Tuesday, June 17, 2014

Less is More

We went out as a family to eat for Father's Day. This is big news at our house these days. Starting a business means Dan is working long hours and money is sometimes tight. Sometimes we've done take-out but since Chloe was born in January we had yet to all go out somewhere.

Dan picked this dingy Italian place in the center of town, and I almost had to laugh since I had promised not to nag because it was his choice. Several slightly intoxicated older people were seated in metal chairs outside, rambling loudly as we headed through the doors. Inside the place was empty and smelled of smoke. I was reminded of several friends' houses in childhood, where the shades were always drawn, ashtrays brimmed with cigarette butts, and soap operas blared from the TV.

The food came and the sauce tasted as if it'd come straight from a jar (I'm picky that way, thanks to my Italian grandmother's legendary sauce recipe). The waitress was barely attentive and we had to ask for bread. Yet as we sat there chewing away, Ethan got the biggest grin on his face. "I love this place!" he announced. "I love eating dinner with my family!"

When I was a kid, we didn't have much money. I didn't do summer camp or gymnastics or dance. We rarely went out to eat unless my grandmother took us to McDonalds the next town over. If we went to the movies we never got popcorn or candy, although the smell of the popcorn and butter used to leave me salivating. I never felt that deprived, though (except for the day my grandmother clucked about how sad it was that we weren't going to Disney World the way our cousins were). Still, we had vacations in Maine. I had my Cabbage Patch kids. Life was pretty good.

Once I became I supposed grown-up and started making some money I realized how much I liked spending it. Dan, who came from a similar background, did the same. No, we didn't care about splurging on clothes (just look at us -- it's still obvious!) or decorating our home, but we really, really liked to travel, and we really, really liked eating out. And I liked books. Lots of books. So we did a lot of that, the first years we were married. And when the kids came along, we kept it up. While we haven't yet done the Disney thing, there were trips to indoor waterparks and New York and Boston and theme parks. There was the Bronx Zoo and the aquariums and fairs and festivals.

And none of these things were bad. We had fun. I'm just not sure how much we appreciated our little adventures.

When I was growing up, I thought rich people were shallow while simultaneously envying them. It's taken me more than 20 years to realize that people who are well-off are unfairly swept into the same pile in the exact way a more snobbish type might make assumptions about poor people.

I've learned to see people first, not their spotless house that dwarfs mine; not their exotic vacations or the rocks they wear on their hands.

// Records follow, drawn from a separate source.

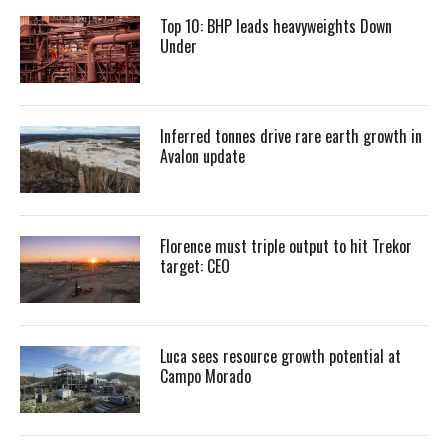
Top 10: BHP leads heavyweights Down
Under
Inferred tonnes drive rare earth growth in
Avalon update
Florence must triple output to hit Trekor
target: CEO
Luca sees resource growth potential at
Campo Morado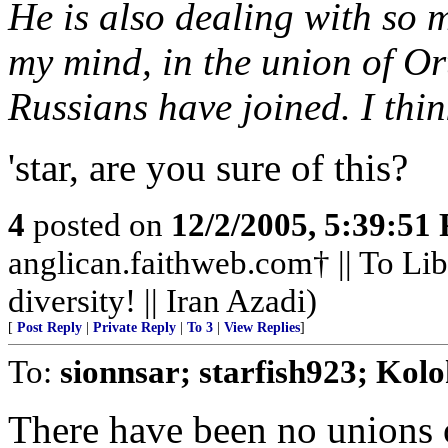
He is also dealing with so 
my mind, in the union of Or
Russians have joined. I thi
'star, are you sure of this?
4
posted on
12/2/2005, 5:39:51
anglican.faithweb.com† || To Lib
diversity! || Iran Azadi)
[
Post Reply
|
Private Reply
|
To 3
|
View Replies
]
To:
sionnsar; starfish923; Kolo
There have been no unions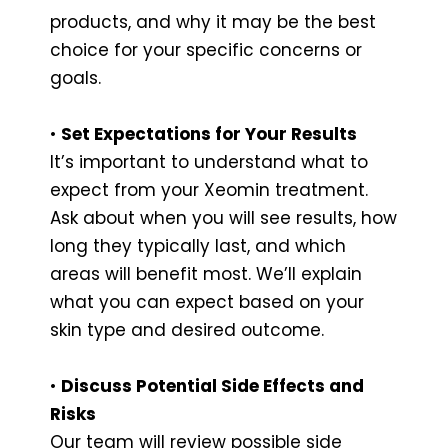
products, and why it may be the best
choice for your specific concerns or
goals.
•
Set Expectations for Your Results
It’s important to understand what to
expect from your Xeomin treatment.
Ask about when you will see results, how
long they typically last, and which
areas will benefit most. We’ll explain
what you can expect based on your
skin type and desired outcome.
•
Discuss Potential Side Effects and
Risks
Our team will review possible side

At the same time more recently I've learned that while being financially comfortable is not a terrible thing, there are very real pitfalls. They point back to that word, comfortable. We all want that kind of lifestyle. We all want our kids to not feel deprived. Yet there seems to be a slippery slope that leads from comfortable to ungrateful. Ungrateful doesn't always mean a sulky attitude or a spoiled demeanor. I think sometimes it's just when we lose that sense of wonder and thankfulness. It's when a meal becomes just another time out and we start bickering on where to go or getting snide when the service is too slow. Sometimes it means, simply, boredom.

It's like that old song by Dave Matthews that sometimes runs through my head (It's a typical situation/In these typical times/Too many choices...). Less can be more. Fewer nights out, fewer trips to Six Flags, fewer goodies purchased on the fly at Target can be very good indeed. The leaner times are well worth it if it means seeing my little boy's eyes light up in a smelly little restaurant just at the treat of eating some gooey pizza while sitting next to dad. Infinitely worth it.

1 comment:

travelobsessed said...

So well said. I grew up with six children and one working parent. The only restaurants we ever ate were McDonald's, Denny's and Papa Gino's.. and I can count all those trips on two hands. But I never really felt poor. Next time I feel bad because I tell my kids they can't have their latest desire, I need to remember that its much more special when its few and far between; and much more appreciated too.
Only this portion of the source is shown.